Given the records below, the lines starting at the line with "频带他参观了我们生产车间，李" and ending at the line with "spedizione gratuita su" should be output exactly, both end lines kept and pictures left out.

Top of Source material

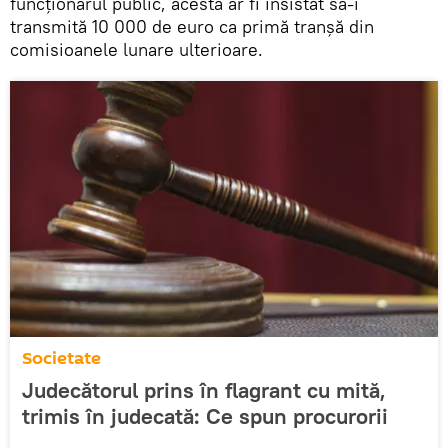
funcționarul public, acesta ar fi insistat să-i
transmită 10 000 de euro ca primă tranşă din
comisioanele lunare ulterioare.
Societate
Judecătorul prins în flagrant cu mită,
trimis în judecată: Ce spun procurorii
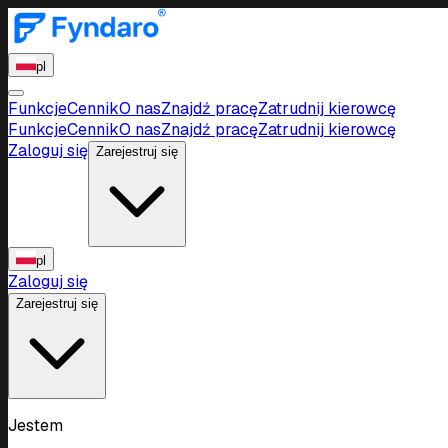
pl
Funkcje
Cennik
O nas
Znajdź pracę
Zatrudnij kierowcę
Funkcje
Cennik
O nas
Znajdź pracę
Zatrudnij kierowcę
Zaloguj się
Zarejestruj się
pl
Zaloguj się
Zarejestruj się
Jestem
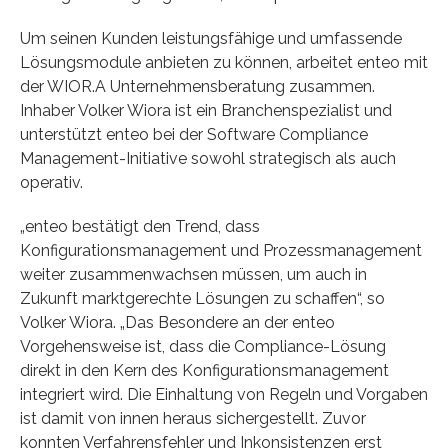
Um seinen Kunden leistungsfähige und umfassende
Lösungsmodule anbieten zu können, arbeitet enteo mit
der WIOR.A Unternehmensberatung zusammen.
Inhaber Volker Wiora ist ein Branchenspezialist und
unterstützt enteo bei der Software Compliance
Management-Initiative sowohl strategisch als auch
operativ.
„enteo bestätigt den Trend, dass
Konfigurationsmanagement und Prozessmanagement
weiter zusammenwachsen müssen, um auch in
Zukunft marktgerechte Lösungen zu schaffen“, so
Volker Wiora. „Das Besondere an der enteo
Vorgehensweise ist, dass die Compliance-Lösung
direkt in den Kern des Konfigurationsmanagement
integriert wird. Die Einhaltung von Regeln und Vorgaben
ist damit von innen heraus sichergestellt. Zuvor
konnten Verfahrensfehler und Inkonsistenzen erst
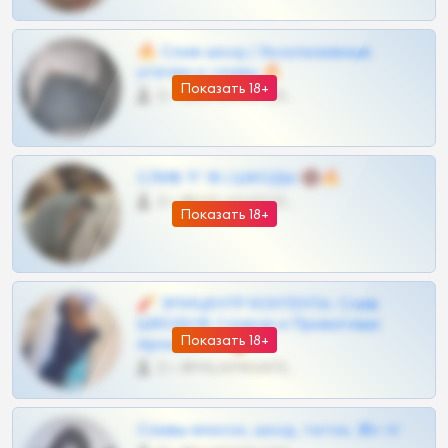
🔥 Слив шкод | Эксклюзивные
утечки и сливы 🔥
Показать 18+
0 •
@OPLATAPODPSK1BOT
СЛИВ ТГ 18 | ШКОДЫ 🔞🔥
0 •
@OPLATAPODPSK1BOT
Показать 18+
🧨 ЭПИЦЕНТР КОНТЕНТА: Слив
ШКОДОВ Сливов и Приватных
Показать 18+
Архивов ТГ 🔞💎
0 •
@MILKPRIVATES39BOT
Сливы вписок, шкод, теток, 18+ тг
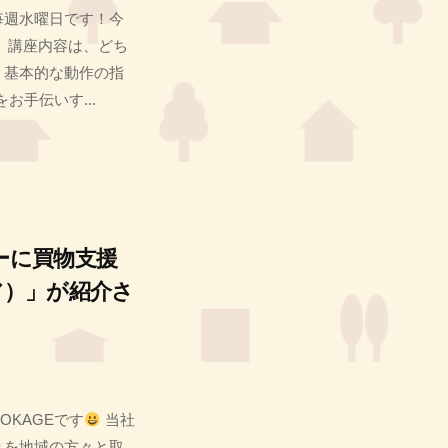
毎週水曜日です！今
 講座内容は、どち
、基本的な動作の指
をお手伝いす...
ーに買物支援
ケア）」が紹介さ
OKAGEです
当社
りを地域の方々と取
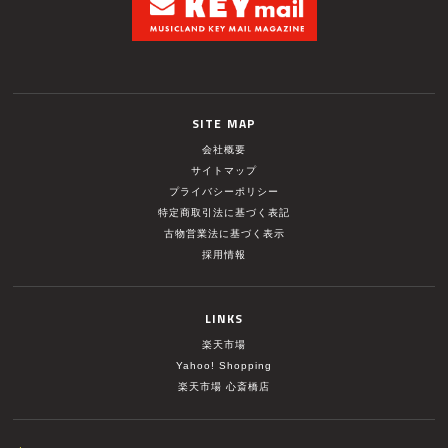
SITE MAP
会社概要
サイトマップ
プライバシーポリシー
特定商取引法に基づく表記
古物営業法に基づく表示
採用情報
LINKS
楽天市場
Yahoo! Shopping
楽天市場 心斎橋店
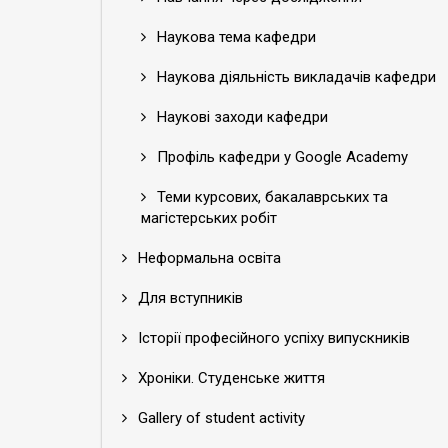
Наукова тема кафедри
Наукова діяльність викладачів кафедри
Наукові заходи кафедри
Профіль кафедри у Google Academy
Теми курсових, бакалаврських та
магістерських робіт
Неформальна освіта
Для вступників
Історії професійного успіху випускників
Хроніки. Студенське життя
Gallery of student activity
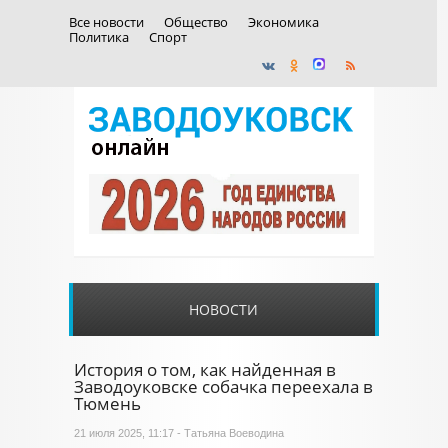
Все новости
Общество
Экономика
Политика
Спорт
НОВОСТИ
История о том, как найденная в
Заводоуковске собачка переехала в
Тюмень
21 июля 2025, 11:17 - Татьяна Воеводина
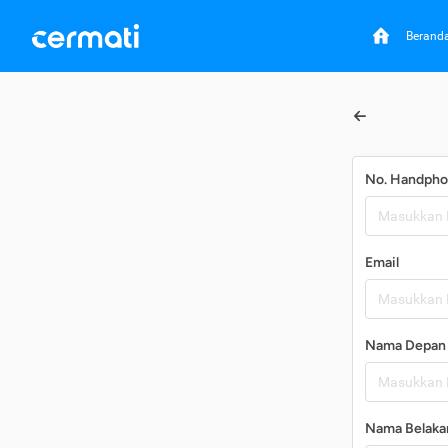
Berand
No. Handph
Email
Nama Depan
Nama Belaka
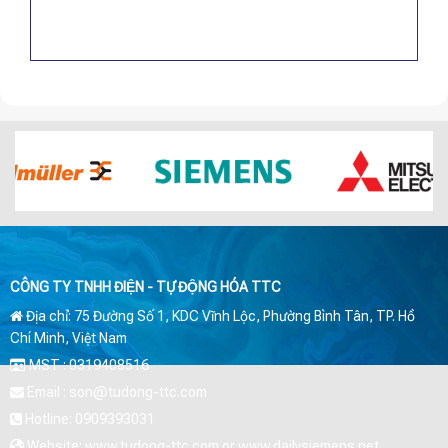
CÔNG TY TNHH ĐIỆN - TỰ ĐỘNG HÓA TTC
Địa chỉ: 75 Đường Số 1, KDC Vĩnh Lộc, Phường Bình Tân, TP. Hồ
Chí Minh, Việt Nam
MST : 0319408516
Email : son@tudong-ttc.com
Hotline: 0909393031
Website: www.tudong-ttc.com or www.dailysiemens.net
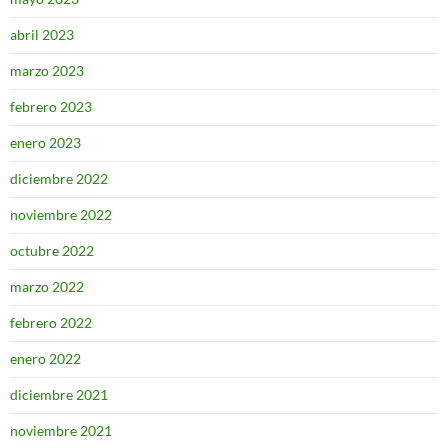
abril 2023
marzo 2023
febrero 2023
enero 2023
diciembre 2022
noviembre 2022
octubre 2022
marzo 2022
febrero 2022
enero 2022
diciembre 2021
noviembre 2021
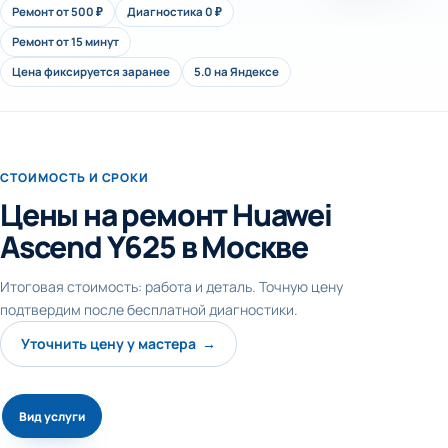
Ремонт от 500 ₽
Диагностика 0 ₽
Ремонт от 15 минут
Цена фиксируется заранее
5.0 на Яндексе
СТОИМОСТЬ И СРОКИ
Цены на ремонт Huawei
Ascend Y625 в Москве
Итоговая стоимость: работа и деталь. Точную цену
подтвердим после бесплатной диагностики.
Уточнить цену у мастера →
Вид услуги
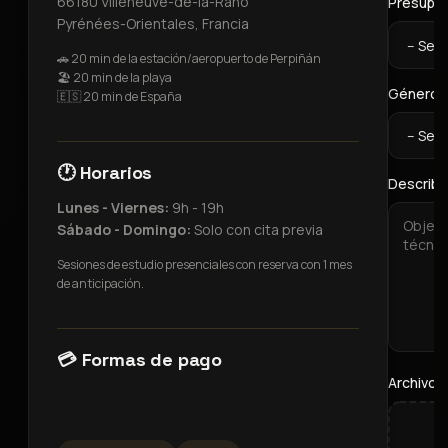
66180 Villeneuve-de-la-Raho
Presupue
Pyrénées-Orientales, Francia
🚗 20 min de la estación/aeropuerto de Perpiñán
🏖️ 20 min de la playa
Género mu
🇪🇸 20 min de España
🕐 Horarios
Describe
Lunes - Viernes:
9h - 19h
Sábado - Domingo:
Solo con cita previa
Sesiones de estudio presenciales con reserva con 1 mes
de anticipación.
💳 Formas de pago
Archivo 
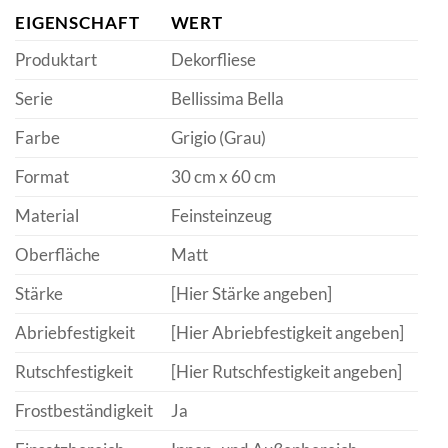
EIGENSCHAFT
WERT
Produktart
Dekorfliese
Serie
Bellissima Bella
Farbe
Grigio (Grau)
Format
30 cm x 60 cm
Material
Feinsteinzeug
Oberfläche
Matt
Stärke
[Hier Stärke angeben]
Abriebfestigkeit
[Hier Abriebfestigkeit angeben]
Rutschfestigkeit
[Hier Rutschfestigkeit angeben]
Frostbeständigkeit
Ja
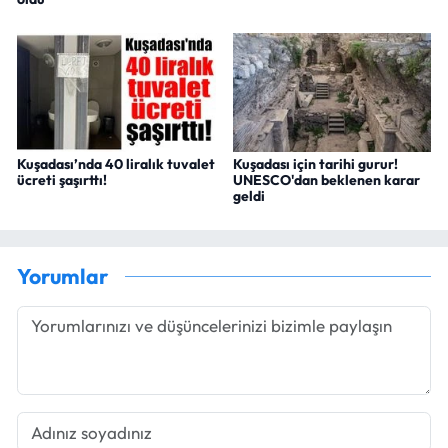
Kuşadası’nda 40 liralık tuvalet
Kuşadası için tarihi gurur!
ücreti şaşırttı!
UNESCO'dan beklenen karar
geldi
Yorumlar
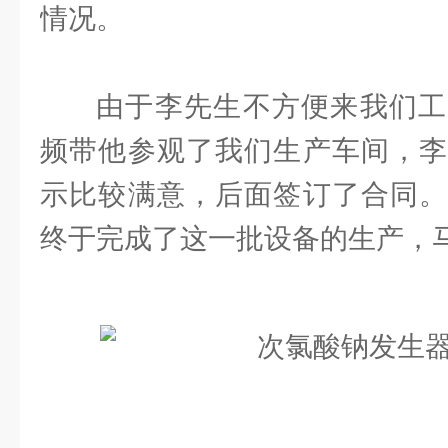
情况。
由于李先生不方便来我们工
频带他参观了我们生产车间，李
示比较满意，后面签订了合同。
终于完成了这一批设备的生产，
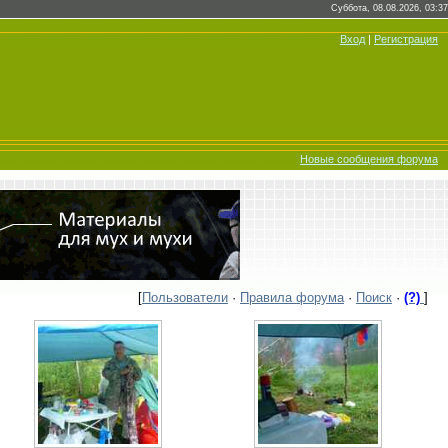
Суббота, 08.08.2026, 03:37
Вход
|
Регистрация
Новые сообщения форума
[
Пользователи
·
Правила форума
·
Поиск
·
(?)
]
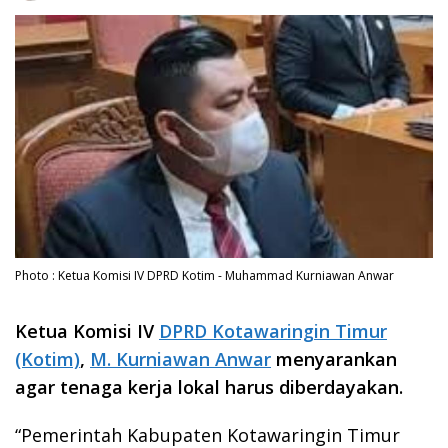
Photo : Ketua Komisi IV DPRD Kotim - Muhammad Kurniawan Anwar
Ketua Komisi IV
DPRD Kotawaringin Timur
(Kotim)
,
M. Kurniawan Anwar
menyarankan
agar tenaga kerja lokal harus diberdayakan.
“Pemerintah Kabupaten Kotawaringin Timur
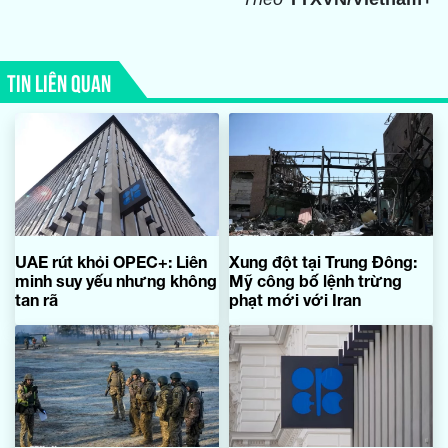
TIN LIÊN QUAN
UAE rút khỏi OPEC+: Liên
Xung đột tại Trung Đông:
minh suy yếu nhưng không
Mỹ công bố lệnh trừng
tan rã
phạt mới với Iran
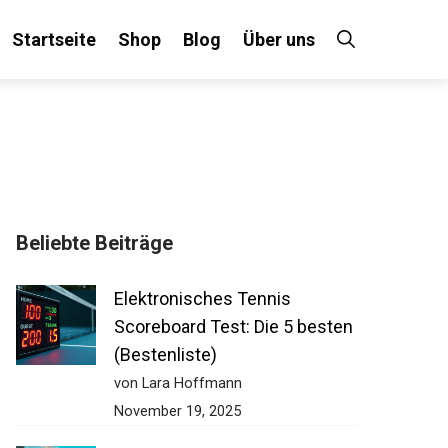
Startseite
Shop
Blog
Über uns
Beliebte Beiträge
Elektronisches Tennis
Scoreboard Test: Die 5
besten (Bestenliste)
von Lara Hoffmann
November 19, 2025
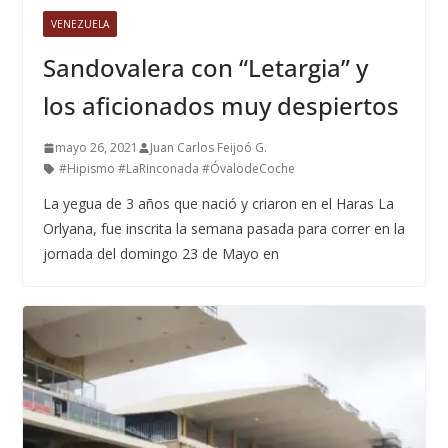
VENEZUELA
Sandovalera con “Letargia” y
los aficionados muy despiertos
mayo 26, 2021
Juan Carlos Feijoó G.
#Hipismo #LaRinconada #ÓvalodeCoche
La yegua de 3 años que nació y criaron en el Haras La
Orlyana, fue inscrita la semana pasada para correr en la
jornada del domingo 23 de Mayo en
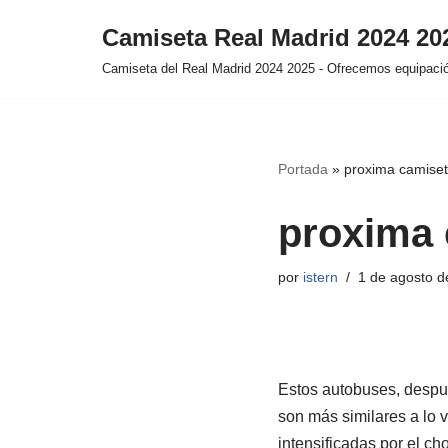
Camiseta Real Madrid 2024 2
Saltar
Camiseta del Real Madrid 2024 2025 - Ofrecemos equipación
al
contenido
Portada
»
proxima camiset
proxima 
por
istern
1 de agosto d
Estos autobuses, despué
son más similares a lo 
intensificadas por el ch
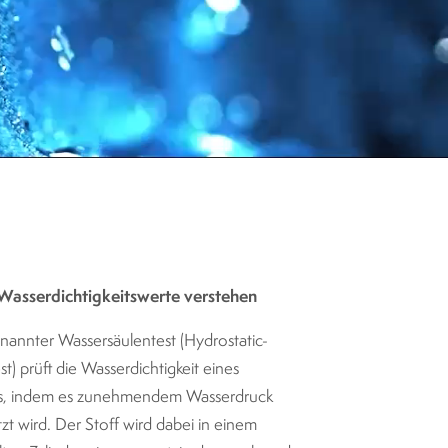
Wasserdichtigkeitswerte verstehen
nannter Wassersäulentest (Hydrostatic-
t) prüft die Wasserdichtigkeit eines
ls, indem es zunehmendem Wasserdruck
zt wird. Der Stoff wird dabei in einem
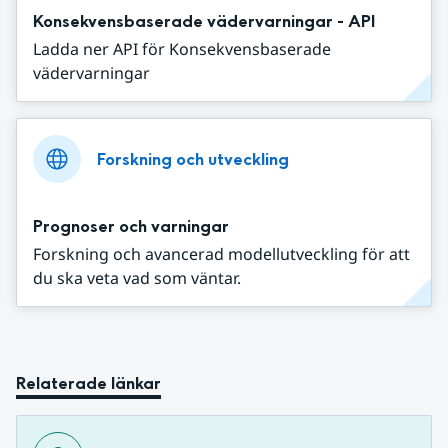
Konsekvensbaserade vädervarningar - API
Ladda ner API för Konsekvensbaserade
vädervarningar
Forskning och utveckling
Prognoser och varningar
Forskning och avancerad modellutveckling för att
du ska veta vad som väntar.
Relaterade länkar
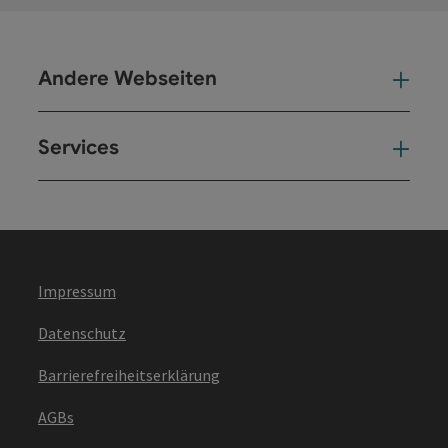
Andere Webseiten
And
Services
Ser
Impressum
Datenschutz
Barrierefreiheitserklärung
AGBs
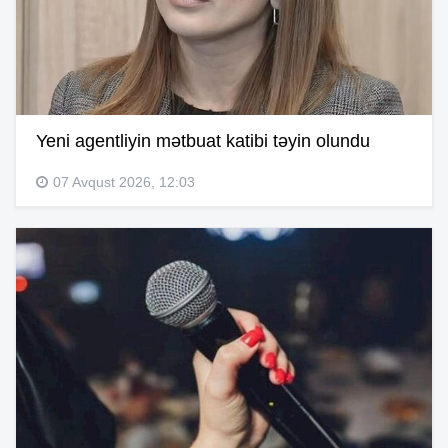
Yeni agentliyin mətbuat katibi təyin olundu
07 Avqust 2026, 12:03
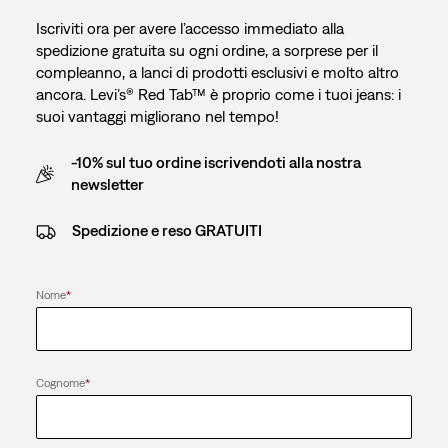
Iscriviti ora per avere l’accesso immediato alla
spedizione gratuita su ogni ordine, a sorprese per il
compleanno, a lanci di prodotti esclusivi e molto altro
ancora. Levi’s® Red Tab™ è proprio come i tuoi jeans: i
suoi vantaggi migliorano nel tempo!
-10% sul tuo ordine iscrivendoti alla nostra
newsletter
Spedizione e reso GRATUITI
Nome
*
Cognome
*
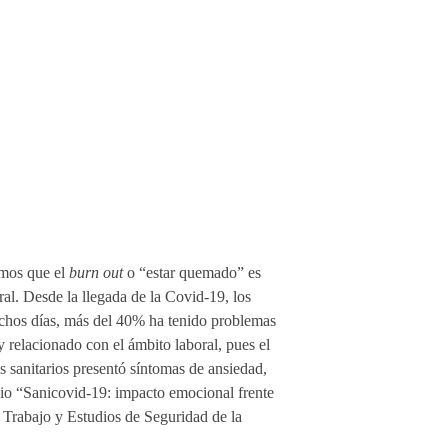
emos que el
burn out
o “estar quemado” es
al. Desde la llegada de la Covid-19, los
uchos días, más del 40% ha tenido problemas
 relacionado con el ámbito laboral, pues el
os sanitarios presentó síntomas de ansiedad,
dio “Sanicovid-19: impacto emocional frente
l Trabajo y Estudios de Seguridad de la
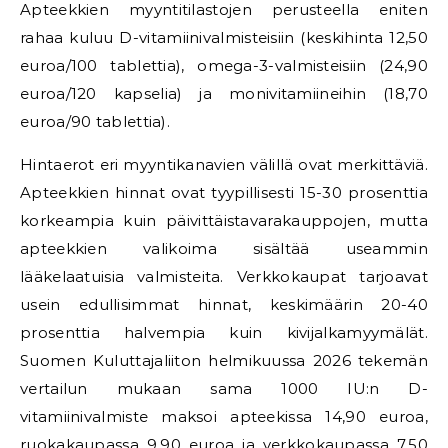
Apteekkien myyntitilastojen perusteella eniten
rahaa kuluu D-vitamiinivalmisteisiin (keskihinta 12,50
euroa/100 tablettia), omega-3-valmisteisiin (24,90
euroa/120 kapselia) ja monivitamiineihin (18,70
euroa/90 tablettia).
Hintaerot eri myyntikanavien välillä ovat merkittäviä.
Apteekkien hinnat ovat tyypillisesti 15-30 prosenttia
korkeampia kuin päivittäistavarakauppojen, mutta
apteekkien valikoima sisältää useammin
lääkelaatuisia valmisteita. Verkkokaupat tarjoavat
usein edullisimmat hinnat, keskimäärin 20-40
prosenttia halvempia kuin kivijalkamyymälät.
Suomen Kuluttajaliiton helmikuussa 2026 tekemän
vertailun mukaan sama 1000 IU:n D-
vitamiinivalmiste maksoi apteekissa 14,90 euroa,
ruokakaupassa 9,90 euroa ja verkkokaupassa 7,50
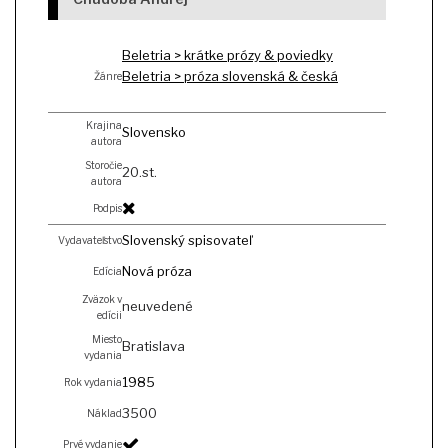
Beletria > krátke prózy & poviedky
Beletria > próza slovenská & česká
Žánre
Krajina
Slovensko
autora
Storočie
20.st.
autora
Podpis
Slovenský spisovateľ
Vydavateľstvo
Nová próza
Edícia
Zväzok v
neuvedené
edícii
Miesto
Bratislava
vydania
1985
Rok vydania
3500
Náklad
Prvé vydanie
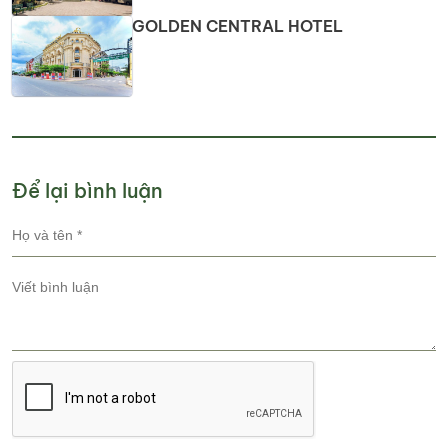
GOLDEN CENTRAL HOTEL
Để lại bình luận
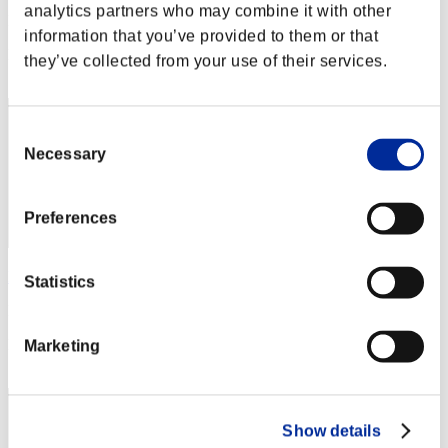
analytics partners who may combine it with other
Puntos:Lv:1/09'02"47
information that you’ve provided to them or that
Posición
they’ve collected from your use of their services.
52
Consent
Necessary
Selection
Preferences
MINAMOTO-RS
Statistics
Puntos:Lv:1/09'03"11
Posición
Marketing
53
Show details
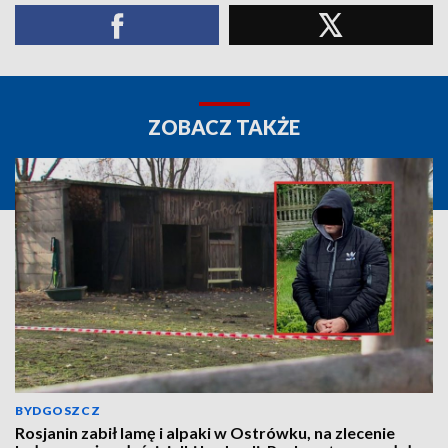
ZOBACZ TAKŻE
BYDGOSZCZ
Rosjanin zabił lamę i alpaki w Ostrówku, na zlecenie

Bottom of Source material

• _Problem solution_
频带他参观了我们生产车间，李
示比较满意，后面签订了合同。
终于完成了这一批设备的生产，
Суббота, 08.08.2026, 03:37
Вход
|
Регистрация
Новые сообщения форума
[
Пользователи
·
Правила форума
·
Поиск
·
(?)
]
Photo : Ketua Komisi IV DPRD Kotim - Muhammad Kurniawan Anwar
Ketua Komisi IV
DPRD Kotawaringin Timur
(Kotim)
,
M. Kurniawan Anwar
menyarankan
agar tenaga kerja lokal harus diberdayakan.
“Pemerintah Kabupaten Kotawaringin Timur
TIN LIÊN QUAN
UAE rút khỏi OPEC+: Liên
Xung đột tại Trung Đông:
minh suy yếu nhưng không
Mỹ công bố lệnh trừng
tan rã
phạt mới với Iran
Startseite
Shop
Blog
Über uns
Beliebte Beiträge
Elektronisches Tennis
Scoreboard Test: Die 5
besten (Bestenliste)
von Lara Hoffmann
November 19, 2025
VENEZUELA
Sandovalera con “Letargia” y
los aficionados muy despiertos
mayo 26, 2021
Juan Carlos Feijoó G.
#Hipismo #LaRinconada #ÓvalodeCoche
La yegua de 3 años que nació y criaron en el Haras La
Orlyana, fue inscrita la semana pasada para correr en la
jornada del domingo 23 de Mayo en
Camiseta Real Madrid 2024 2
Saltar
Camiseta del Real Madrid 2024 2025 - Ofrecemos equipación
al
contenido
Portada
»
proxima camiset
proxima 
por
istern
1 de agosto d
Estos autobuses, despué
son más similares a lo 
intensificadas por el ch
Wasserdichtigkeitswerte verstehen
nannter Wassersäulentest (Hydrostatic-
t) prüft die Wasserdichtigkeit eines
ls, indem es zunehmendem Wasserdruck
zt wird. Der Stoff wird dabei in einem
Konsekvensbaserade vädervarningar - API
Ladda ner API för Konsekvensbaserade
vädervarningar
Forskning och utveckling
Prognoser och varningar
Forskning och avancerad modellutveckling för att
du ska veta vad som väntar.
Relaterade länkar
Andere Webseiten
And
Services
Ser
Impressum
Datenschutz
Barrierefreiheitserklärung
AGBs
Yeni agentliyin mətbuat katibi təyin olundu
07 Avqust 2026, 12:03
Iscriviti ora per avere l’accesso immediato alla
spedizione gratuita su ogni ordine, a sorprese per il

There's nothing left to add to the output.